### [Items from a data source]

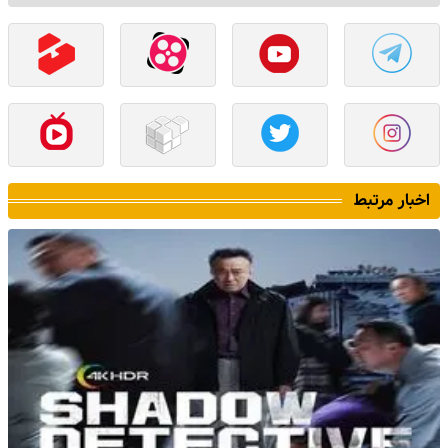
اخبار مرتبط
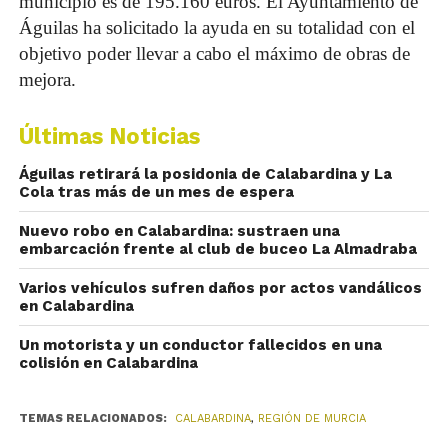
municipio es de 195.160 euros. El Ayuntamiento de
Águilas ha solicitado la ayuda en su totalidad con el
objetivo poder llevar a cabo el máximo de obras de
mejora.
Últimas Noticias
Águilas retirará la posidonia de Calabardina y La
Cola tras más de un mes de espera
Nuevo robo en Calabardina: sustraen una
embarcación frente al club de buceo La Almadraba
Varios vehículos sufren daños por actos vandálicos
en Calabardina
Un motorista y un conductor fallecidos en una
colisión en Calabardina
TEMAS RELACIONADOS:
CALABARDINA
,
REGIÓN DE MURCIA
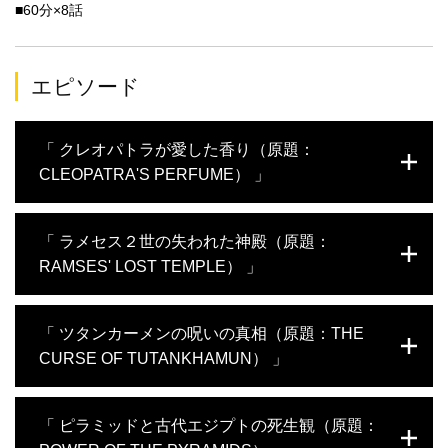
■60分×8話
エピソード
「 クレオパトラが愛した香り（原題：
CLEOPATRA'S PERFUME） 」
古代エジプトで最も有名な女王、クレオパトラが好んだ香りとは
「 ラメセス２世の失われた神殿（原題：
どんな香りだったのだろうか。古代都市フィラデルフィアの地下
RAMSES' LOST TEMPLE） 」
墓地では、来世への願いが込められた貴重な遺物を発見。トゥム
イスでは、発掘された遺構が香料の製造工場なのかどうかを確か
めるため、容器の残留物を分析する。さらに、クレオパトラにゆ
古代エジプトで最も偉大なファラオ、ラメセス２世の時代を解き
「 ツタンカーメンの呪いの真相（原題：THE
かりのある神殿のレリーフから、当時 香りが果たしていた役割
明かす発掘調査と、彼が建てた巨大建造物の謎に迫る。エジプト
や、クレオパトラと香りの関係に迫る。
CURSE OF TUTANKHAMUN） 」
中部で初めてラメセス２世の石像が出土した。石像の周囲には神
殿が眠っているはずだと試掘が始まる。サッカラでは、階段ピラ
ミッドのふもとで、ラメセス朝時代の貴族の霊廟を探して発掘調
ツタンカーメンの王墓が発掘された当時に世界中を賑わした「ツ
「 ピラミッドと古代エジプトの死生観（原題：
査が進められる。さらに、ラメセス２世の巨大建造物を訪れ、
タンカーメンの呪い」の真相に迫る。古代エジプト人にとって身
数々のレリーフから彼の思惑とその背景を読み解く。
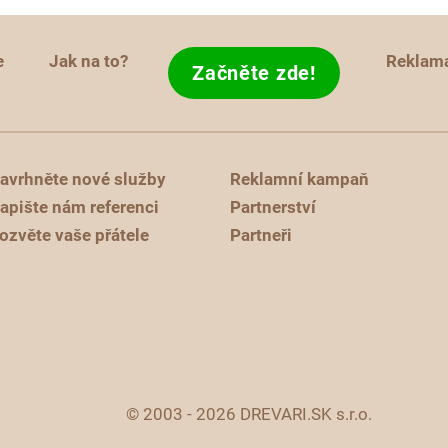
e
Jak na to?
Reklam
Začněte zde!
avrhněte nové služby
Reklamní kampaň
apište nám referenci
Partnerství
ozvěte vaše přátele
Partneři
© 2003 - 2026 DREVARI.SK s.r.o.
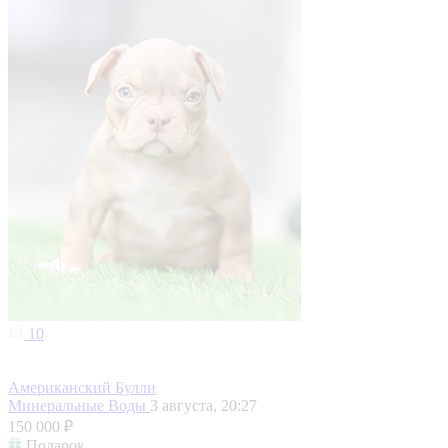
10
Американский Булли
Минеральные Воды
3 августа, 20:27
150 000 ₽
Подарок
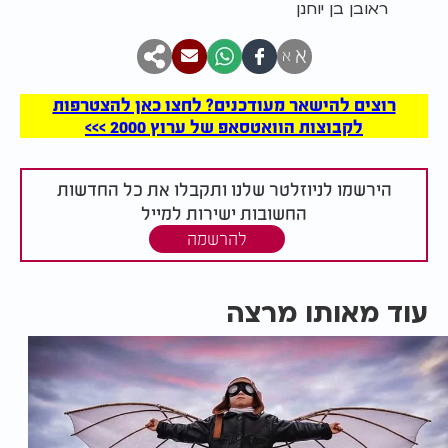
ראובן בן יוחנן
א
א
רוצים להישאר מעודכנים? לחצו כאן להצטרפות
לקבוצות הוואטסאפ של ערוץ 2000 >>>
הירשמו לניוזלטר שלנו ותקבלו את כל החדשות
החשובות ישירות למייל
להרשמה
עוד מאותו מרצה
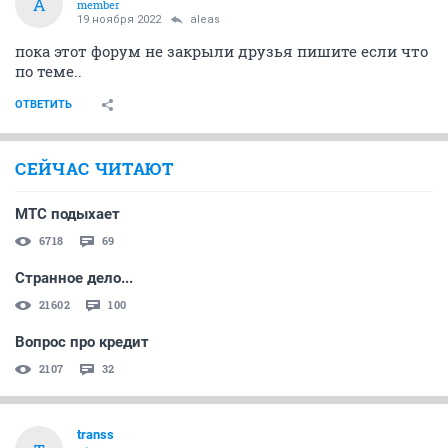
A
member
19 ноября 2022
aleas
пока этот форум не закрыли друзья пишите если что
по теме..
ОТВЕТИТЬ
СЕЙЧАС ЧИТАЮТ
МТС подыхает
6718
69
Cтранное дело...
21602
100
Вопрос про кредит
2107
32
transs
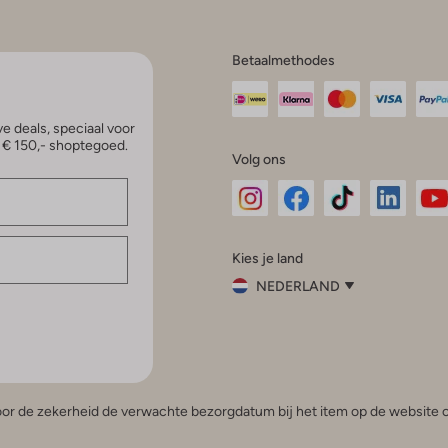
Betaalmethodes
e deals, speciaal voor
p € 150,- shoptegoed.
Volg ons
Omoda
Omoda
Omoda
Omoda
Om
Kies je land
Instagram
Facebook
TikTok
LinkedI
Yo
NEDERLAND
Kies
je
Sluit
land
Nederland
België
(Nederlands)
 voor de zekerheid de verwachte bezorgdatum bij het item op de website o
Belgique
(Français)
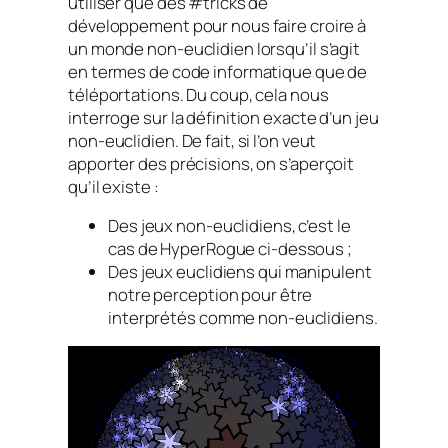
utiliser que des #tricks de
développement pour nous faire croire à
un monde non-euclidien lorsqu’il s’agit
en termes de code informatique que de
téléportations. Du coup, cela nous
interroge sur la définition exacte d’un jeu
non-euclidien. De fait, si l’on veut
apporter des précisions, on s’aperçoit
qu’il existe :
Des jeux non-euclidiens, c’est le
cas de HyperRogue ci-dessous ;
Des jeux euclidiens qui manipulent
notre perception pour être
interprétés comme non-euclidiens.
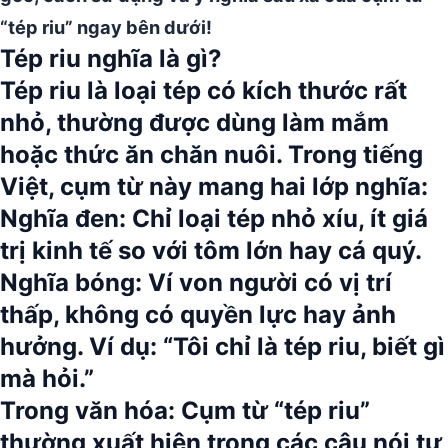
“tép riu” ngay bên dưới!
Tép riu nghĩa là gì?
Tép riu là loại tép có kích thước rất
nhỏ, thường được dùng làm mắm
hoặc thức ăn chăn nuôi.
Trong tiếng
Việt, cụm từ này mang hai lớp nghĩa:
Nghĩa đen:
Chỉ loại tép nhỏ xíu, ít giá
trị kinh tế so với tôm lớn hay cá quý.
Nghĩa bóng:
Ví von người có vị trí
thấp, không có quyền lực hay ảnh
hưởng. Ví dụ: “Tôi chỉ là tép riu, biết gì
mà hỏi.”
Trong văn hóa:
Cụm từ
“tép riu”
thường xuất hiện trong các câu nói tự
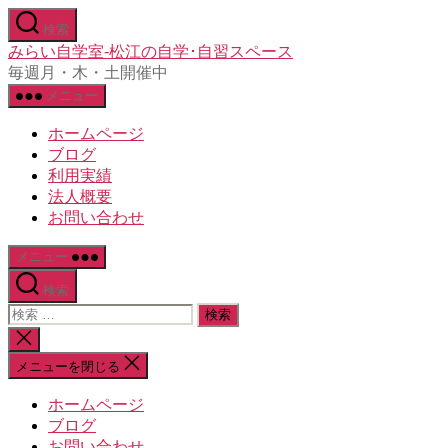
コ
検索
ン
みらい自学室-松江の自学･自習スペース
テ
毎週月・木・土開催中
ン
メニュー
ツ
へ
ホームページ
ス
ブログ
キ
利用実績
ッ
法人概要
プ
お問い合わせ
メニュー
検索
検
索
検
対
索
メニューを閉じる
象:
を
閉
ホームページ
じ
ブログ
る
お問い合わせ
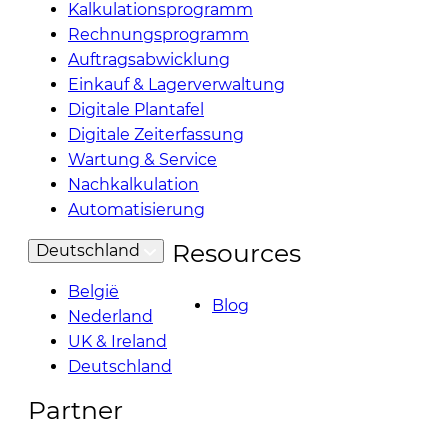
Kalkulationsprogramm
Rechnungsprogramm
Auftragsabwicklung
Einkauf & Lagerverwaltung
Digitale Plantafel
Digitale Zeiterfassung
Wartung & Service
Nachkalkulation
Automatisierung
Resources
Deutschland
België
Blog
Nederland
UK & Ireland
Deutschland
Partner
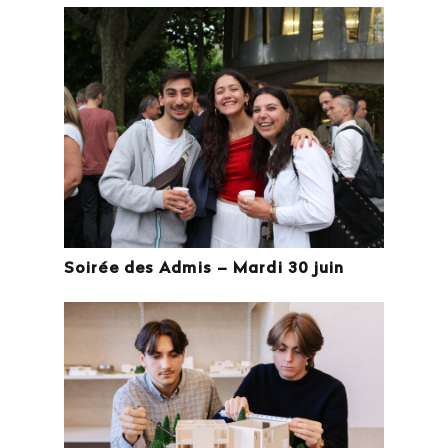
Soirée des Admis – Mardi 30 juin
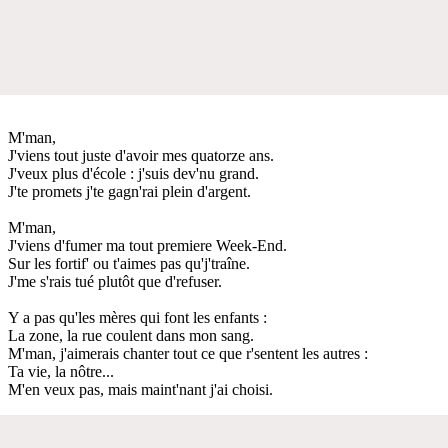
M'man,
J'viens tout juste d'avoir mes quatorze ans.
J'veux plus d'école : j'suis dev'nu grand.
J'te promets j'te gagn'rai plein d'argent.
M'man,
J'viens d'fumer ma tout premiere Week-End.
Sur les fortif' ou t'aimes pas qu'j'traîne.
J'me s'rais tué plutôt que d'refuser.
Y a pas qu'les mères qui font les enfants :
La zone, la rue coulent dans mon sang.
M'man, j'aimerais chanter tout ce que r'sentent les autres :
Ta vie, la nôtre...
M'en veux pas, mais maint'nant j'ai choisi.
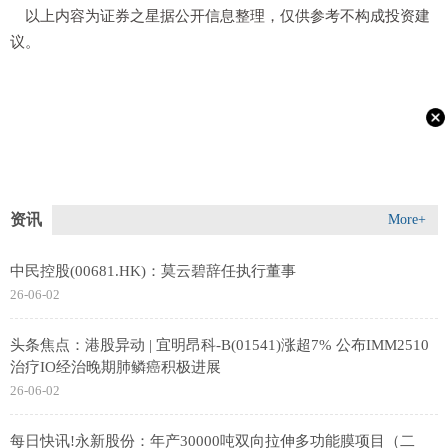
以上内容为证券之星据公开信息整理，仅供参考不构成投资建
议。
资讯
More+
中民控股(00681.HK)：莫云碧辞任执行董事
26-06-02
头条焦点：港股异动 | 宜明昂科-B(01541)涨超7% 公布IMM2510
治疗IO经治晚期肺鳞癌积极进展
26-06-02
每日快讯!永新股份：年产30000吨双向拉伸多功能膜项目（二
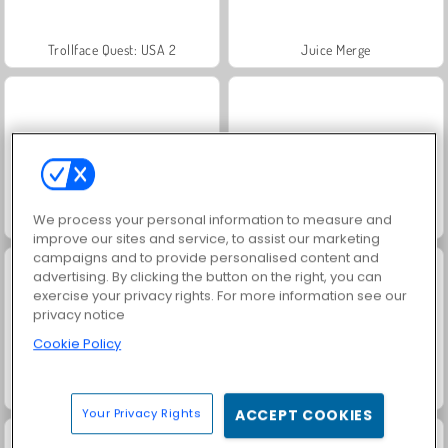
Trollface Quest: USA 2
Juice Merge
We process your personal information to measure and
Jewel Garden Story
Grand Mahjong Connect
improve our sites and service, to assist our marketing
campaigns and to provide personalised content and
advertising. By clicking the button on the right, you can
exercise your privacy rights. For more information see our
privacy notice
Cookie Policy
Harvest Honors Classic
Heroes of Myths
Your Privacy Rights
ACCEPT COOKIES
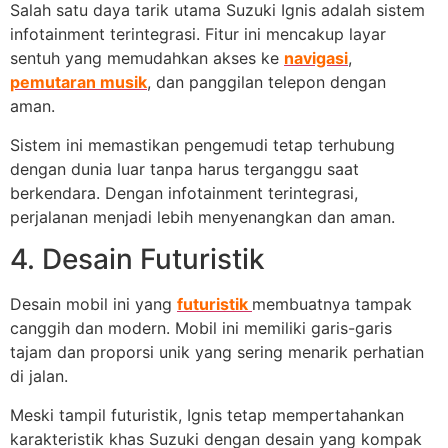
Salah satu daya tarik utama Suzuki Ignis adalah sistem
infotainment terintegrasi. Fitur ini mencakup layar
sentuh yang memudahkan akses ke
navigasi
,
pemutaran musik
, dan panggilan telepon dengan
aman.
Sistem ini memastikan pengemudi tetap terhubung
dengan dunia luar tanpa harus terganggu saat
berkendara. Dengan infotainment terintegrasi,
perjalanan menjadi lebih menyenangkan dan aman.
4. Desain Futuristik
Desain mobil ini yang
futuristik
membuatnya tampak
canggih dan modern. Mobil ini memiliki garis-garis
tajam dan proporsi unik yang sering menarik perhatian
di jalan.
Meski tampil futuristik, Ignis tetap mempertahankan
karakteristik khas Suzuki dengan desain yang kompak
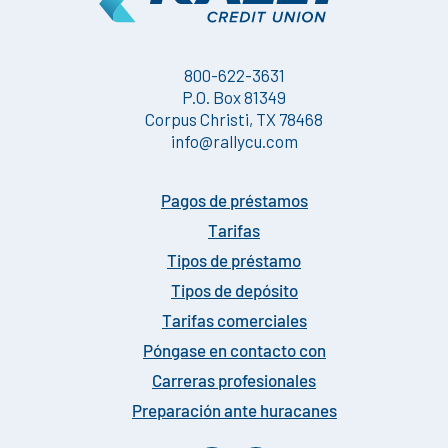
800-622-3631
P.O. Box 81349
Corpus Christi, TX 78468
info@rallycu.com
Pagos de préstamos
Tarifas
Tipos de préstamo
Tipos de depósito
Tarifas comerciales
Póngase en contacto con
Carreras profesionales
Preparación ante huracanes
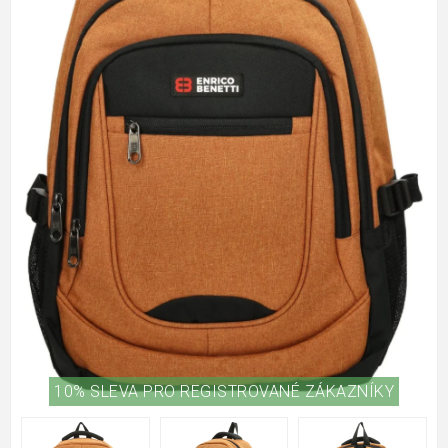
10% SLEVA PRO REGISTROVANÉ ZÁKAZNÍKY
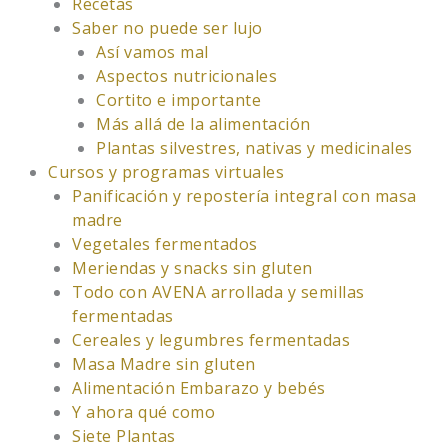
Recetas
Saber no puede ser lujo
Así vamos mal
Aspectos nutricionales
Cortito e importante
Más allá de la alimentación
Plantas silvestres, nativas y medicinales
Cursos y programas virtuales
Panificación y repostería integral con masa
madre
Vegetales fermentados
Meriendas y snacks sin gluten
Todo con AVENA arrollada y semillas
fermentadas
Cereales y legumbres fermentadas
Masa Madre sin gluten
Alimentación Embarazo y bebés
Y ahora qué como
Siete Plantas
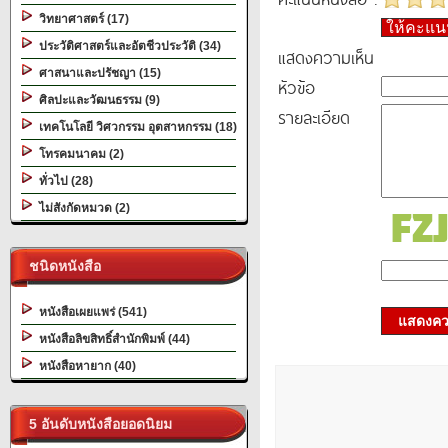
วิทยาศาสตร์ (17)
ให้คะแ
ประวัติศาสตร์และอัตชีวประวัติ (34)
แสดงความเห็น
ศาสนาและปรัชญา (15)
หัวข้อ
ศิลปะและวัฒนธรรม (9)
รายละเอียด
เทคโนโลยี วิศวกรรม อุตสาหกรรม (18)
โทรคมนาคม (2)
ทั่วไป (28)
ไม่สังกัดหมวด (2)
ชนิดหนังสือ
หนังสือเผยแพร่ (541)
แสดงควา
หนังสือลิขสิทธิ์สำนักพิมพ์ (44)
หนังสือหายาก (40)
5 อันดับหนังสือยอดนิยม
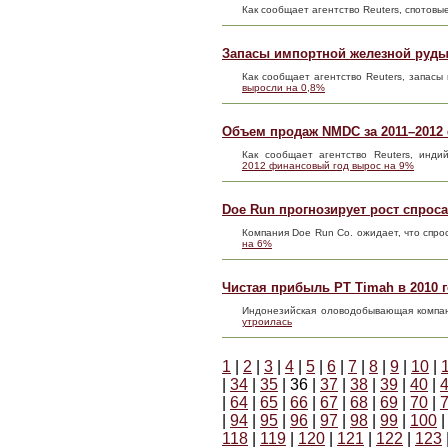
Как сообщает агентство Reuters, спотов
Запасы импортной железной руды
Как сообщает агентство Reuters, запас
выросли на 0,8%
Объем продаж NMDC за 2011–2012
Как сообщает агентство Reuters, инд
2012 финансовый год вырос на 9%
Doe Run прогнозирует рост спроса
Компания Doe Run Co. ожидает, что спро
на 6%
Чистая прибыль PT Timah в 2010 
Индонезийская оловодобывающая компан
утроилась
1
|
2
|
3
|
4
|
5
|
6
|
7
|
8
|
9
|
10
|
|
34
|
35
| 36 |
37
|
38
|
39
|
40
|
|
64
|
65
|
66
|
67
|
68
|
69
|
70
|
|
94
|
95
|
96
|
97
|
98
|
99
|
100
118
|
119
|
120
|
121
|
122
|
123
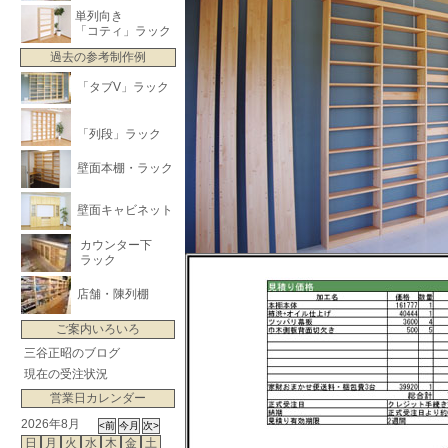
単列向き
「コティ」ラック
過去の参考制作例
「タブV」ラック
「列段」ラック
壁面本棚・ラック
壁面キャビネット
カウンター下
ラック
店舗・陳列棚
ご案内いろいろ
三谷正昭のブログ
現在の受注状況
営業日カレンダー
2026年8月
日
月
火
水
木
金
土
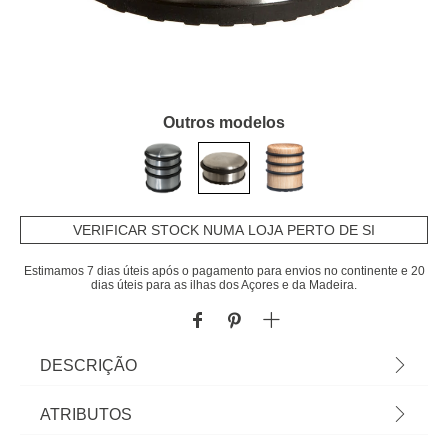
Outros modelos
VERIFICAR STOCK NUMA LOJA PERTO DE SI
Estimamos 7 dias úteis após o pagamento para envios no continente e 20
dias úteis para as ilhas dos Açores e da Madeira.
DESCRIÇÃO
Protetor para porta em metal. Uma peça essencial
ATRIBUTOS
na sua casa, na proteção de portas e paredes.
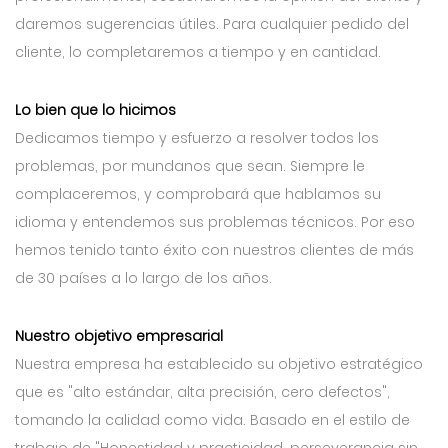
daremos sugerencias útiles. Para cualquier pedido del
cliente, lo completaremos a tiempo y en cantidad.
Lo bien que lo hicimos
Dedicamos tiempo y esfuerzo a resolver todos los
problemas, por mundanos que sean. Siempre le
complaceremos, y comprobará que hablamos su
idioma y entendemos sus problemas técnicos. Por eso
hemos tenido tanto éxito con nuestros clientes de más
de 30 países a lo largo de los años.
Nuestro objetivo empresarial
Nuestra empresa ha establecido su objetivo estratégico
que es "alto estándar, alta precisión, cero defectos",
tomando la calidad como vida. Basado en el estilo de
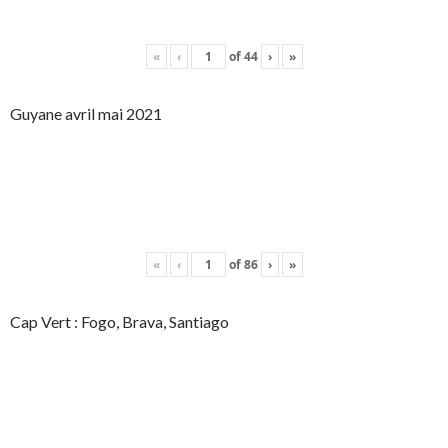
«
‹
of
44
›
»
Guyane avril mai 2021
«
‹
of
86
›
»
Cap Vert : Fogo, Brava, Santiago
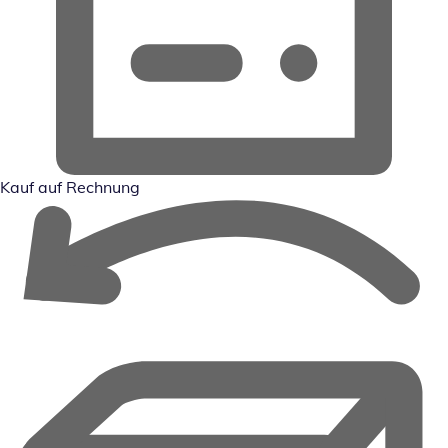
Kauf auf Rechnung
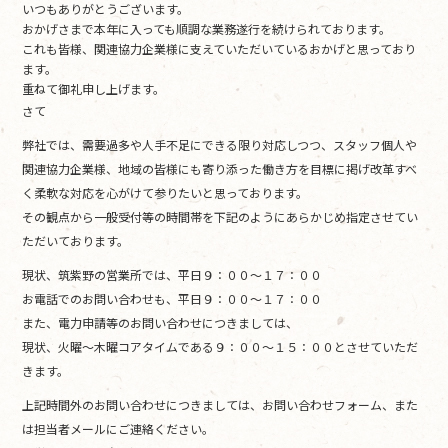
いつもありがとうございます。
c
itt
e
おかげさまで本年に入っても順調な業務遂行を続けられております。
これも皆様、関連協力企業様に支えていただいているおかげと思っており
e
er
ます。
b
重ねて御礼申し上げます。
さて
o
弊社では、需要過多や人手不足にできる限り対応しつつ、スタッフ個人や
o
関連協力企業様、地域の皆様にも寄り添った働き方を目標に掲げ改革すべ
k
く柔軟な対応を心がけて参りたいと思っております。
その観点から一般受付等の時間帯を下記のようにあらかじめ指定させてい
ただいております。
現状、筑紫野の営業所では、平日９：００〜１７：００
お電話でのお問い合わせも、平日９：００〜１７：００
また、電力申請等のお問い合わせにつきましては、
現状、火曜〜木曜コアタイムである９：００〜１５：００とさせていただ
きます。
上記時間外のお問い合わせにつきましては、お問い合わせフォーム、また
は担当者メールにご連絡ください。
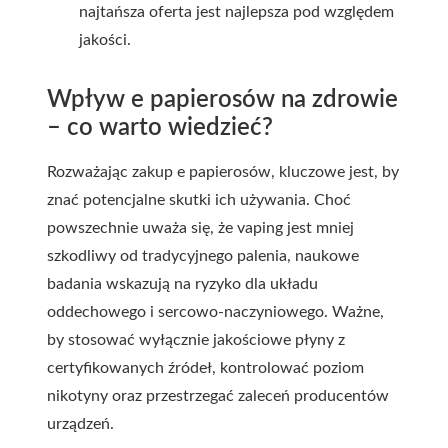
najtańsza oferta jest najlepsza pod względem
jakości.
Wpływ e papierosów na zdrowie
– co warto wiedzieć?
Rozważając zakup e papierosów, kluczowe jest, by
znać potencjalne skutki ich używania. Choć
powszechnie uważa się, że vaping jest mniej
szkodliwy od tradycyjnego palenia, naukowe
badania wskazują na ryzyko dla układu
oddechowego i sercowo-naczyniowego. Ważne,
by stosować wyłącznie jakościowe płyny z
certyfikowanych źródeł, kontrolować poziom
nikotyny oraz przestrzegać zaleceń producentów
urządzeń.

### [Instructions for the task]
Each line above where the word "dias" occurs should be returned in full.

### [Reply to the exercise]
Estimamos 7 dias úteis após o pagamento para envios no continente e 20
dias úteis para as ilhas dos Açores e da Madeira.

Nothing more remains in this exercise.